This year, it’s not quite as easy as “A, B, C,” or as simple as “Do, Re, Mi,” despite what the Jackson 5 song might have to say. While the national conversation regarding how, or if, students and teachers can safely return to school during an ongoing pandemic has dominated headlines for weeks, the teachers and administrators of the Telluride R-1 school district have been compiling a nuanced approach to this school year.
The approach, while juggling the constantly changing landscape of the virus and its attendant risk mitigation guidelines, offers a strategy to minimize risk to both students and teachers while providing in-person instruction to younger students and those in prioritized groups such as special education and English Language Learners.
The school year is scheduled to begin Monday, with pre-kindergarten through fifth grades attending classes in-person, with the option for families to choose remote learning.

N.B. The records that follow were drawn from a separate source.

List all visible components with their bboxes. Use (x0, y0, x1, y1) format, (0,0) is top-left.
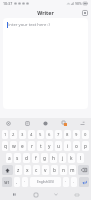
button[interactable]: . (71, 177, 77, 187)
button[interactable]: t (37, 141, 44, 151)
button[interactable]: 1 (2, 130, 8, 139)
staticText: 0 (84, 132, 87, 138)
button[interactable]: Keyboard layout (71, 189, 82, 200)
button[interactable]: Space (30, 177, 61, 187)
button[interactable]: h (50, 153, 57, 163)
button[interactable]: n (60, 165, 67, 175)
staticText: 8 (66, 132, 69, 138)
staticText: o (75, 143, 78, 150)
button[interactable]: i (64, 141, 71, 151)
button[interactable]: Settings (81, 9, 88, 16)
button[interactable]: z (15, 165, 22, 175)
staticText: r (31, 143, 33, 150)
button[interactable]: m (69, 165, 76, 175)
button[interactable]: u (55, 141, 62, 151)
button[interactable]: More options (78, 119, 87, 128)
staticText: 98% (75, 1, 82, 6)
button[interactable]: a (6, 153, 12, 163)
button[interactable]: e (19, 141, 26, 151)
staticText: k (70, 155, 73, 162)
staticText: English(US) (37, 180, 54, 184)
staticText: v (44, 167, 47, 174)
staticText: f (35, 155, 37, 162)
button[interactable]: · (22, 177, 28, 187)
staticText: , (16, 179, 18, 185)
staticText: !#1 (4, 180, 10, 185)
staticText: m (70, 167, 75, 174)
staticText: a (8, 155, 11, 162)
button[interactable]: r (28, 141, 35, 151)
staticText: 10:37 (3, 1, 13, 6)
staticText: · (24, 179, 26, 185)
staticText: 6 (48, 132, 51, 138)
button[interactable]: 7 (55, 130, 62, 139)
button[interactable]: 6 (46, 130, 53, 139)
staticText: x (26, 167, 29, 174)
button[interactable]: v (42, 165, 49, 175)
staticText: w (12, 143, 16, 150)
staticText: e (21, 143, 24, 150)
button[interactable]: 0 (82, 130, 89, 139)
button[interactable]: p (82, 141, 89, 151)
staticText: . (73, 179, 75, 185)
staticText: 1 (4, 132, 7, 138)
button[interactable]: Backspace (78, 165, 89, 175)
button[interactable]: c (33, 165, 40, 175)
staticText: Writer (37, 9, 54, 16)
button[interactable]: Stickers (41, 119, 50, 128)
staticText: j (62, 155, 64, 162)
button[interactable]: d (23, 153, 30, 163)
button[interactable]: q (2, 141, 8, 151)
button[interactable]: g (41, 153, 48, 163)
staticText: y (48, 143, 51, 150)
button[interactable]: s (14, 153, 21, 163)
staticText: l (80, 155, 82, 162)
button[interactable]: Enter your text here :) (3, 18, 88, 109)
button[interactable]: x (24, 165, 31, 175)
button[interactable]: o (73, 141, 80, 151)
button[interactable]: k (68, 153, 75, 163)
staticText: c (35, 167, 38, 174)
button[interactable]: Enter (79, 177, 89, 187)
staticText: 7 (57, 132, 60, 138)
button[interactable]: Translate (60, 119, 69, 128)
button[interactable]: 8 (64, 130, 71, 139)
button[interactable]: 9 (73, 130, 80, 139)
button[interactable]: f (32, 153, 39, 163)
button[interactable]: 2 (10, 130, 17, 139)
button[interactable]: !#1 (2, 177, 12, 187)
staticText: z (17, 167, 20, 174)
button[interactable]: w (10, 141, 17, 151)
button[interactable]: · (63, 177, 69, 187)
button[interactable]: j (59, 153, 66, 163)
staticText: s (16, 155, 19, 162)
staticText: i (67, 143, 69, 150)
button[interactable]: y (46, 141, 53, 151)
button[interactable]: Clipboard (23, 119, 32, 128)
button[interactable]: Settings (4, 119, 13, 128)
staticText: 3 (21, 132, 24, 138)
button[interactable]: 4 (28, 130, 35, 139)
staticText: 5 (39, 132, 42, 138)
staticText: q (4, 143, 7, 150)
staticText: 9 (75, 132, 78, 138)
staticText: t (40, 143, 42, 150)
staticText: Enter your text here :) (7, 22, 50, 28)
staticText: b (53, 167, 56, 174)
staticText: d (25, 155, 28, 162)
staticText: g (43, 155, 46, 162)
staticText: · (65, 179, 67, 185)
button[interactable]: l (77, 153, 84, 163)
button[interactable]: Shift (2, 165, 13, 175)
staticText: n (62, 167, 65, 174)
button[interactable]: Hide keyboard (50, 189, 61, 200)
button[interactable]: 3 (19, 130, 26, 139)
staticText: 2 (12, 132, 15, 138)
button[interactable]: , (14, 177, 20, 187)
button[interactable]: b (51, 165, 58, 175)
button[interactable]: 5 (37, 130, 44, 139)
button[interactable]: Home (30, 189, 41, 200)
button[interactable]: Recent apps (9, 189, 20, 200)
staticText: 4 (30, 132, 33, 138)
staticText: h (52, 155, 55, 162)
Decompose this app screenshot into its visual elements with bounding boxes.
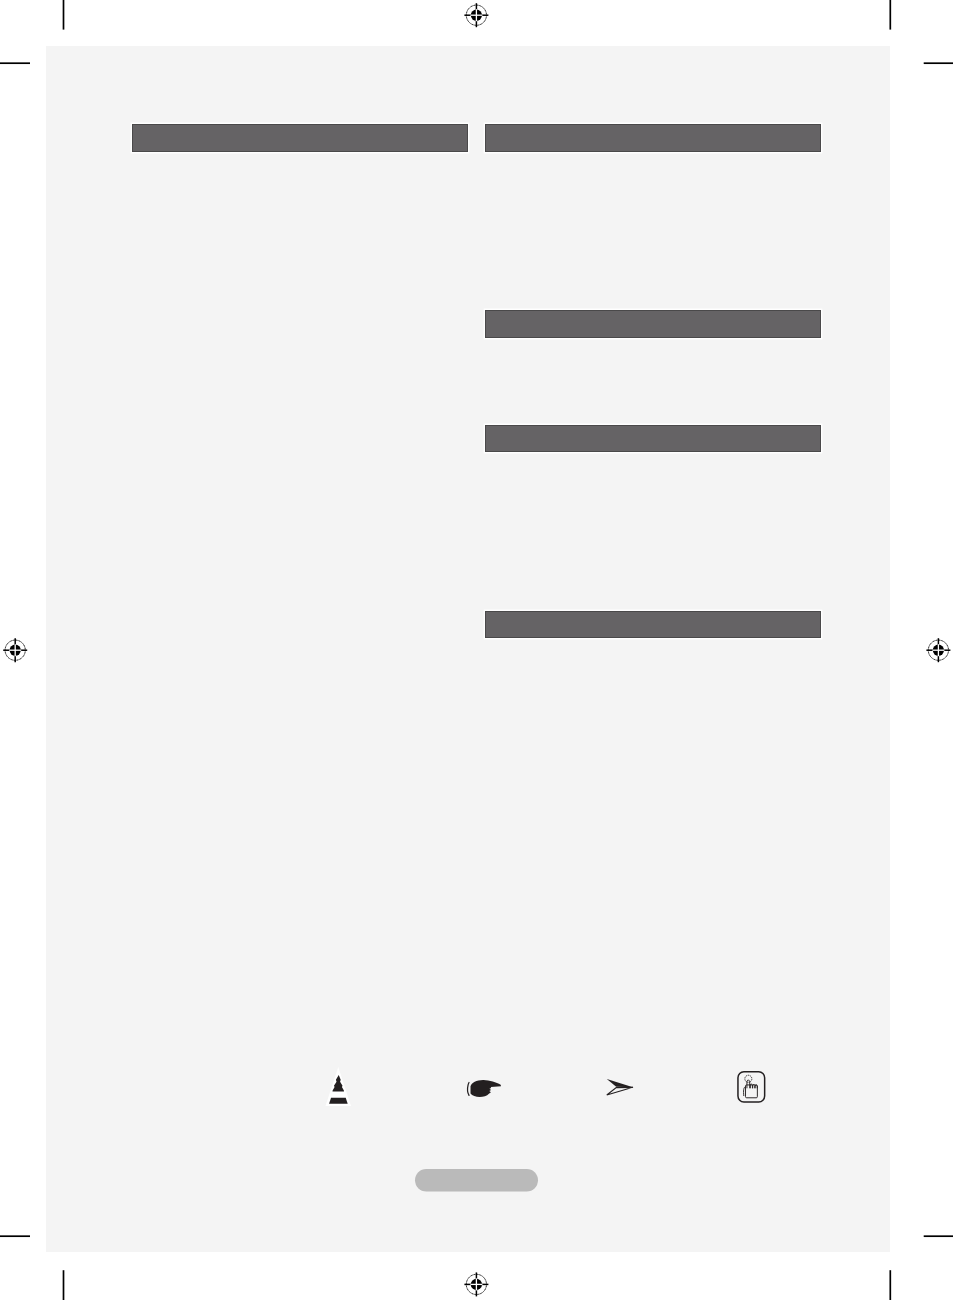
button[interactable]: Tree <box>322 1060 358 1110</box>
button[interactable]: Tap gesture <box>734 1068 769 1106</box>
button[interactable]: Home indicator <box>413 1167 540 1194</box>
button[interactable]: Send <box>602 1073 638 1101</box>
button[interactable]: Pointing hand <box>462 1074 506 1104</box>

Sixth through twelfth grades will start the school year with remote instruction, though prioritized groups will have in-person classes available.
“While remote learning is a challenge for all, younger children in particular have a harder time,” said Superintendent John Pandolfo. “An additional factor is that research has indicated children 10 and under are less likely to transmit the virus than older children. Also, the nature of classroom structures and schedules is such that grades five and below can be kept in smaller cohorts and each individual cohort has contact with less adults than at higher grades.”